__Aim of the exercise__
All that should be output is the block of lines below from the line with "No (34, 2190)" to the line with "City (22, 1923)", both included, exactly as written.

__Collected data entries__

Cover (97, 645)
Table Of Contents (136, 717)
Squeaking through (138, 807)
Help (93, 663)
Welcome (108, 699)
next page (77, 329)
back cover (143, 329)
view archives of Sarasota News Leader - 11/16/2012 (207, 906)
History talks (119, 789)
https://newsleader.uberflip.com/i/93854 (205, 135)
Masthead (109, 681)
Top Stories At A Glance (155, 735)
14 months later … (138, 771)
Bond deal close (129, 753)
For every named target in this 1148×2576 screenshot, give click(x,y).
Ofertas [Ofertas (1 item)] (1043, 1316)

...

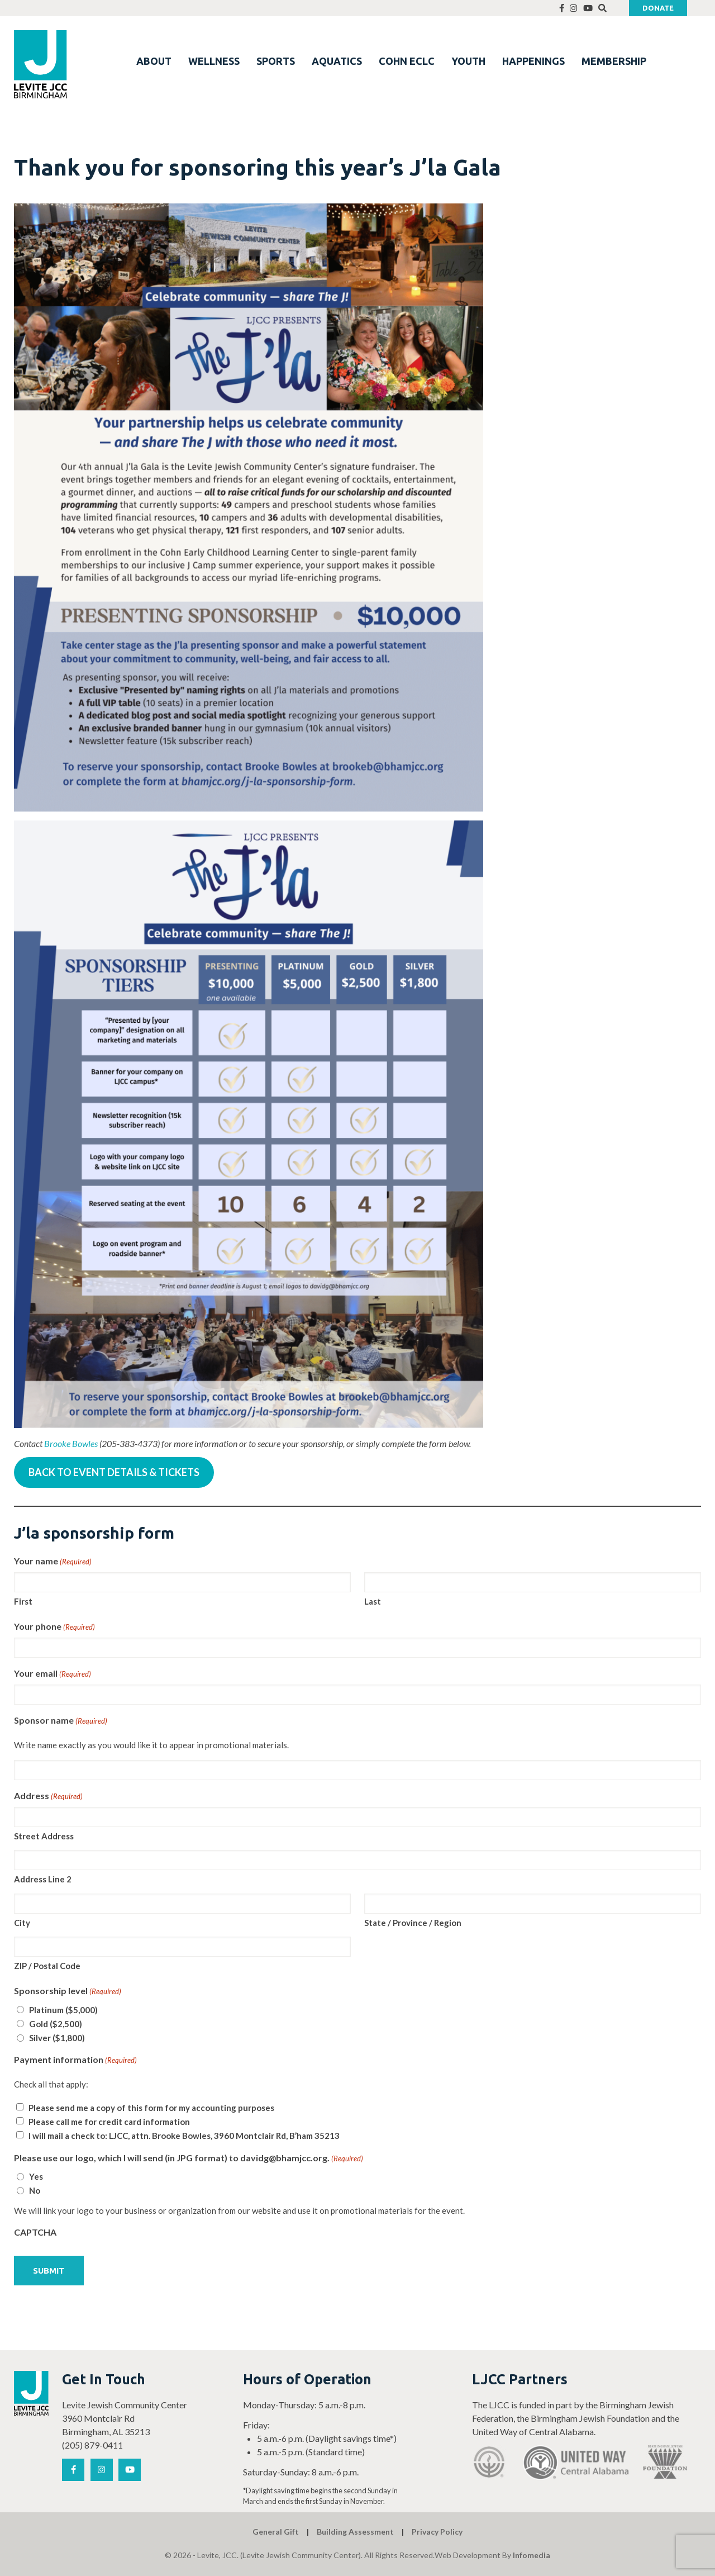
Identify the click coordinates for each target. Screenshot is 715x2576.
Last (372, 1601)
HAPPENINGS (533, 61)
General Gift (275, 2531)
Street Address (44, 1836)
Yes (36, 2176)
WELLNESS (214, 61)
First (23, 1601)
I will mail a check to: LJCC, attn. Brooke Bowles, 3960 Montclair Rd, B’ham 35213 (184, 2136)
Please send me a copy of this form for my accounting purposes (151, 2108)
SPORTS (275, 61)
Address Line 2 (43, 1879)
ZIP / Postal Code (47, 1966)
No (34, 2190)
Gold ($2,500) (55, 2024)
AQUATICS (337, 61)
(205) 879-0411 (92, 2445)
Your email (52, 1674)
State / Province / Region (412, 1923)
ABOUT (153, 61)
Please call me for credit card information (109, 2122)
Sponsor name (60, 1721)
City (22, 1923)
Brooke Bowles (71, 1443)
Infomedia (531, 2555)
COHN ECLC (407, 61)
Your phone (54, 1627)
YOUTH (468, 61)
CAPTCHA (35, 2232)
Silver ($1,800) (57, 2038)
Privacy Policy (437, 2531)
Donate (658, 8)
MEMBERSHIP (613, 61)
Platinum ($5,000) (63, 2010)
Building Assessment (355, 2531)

__The completed task__
No (34, 2190)
Gold ($2,500) (55, 2024)
AQUATICS (337, 61)
(205) 879-0411 (92, 2445)
Your email (52, 1674)
State / Province / Region (412, 1923)
ABOUT (153, 61)
Please call me for credit card information (109, 2122)
Sponsor name (60, 1721)
City (22, 1923)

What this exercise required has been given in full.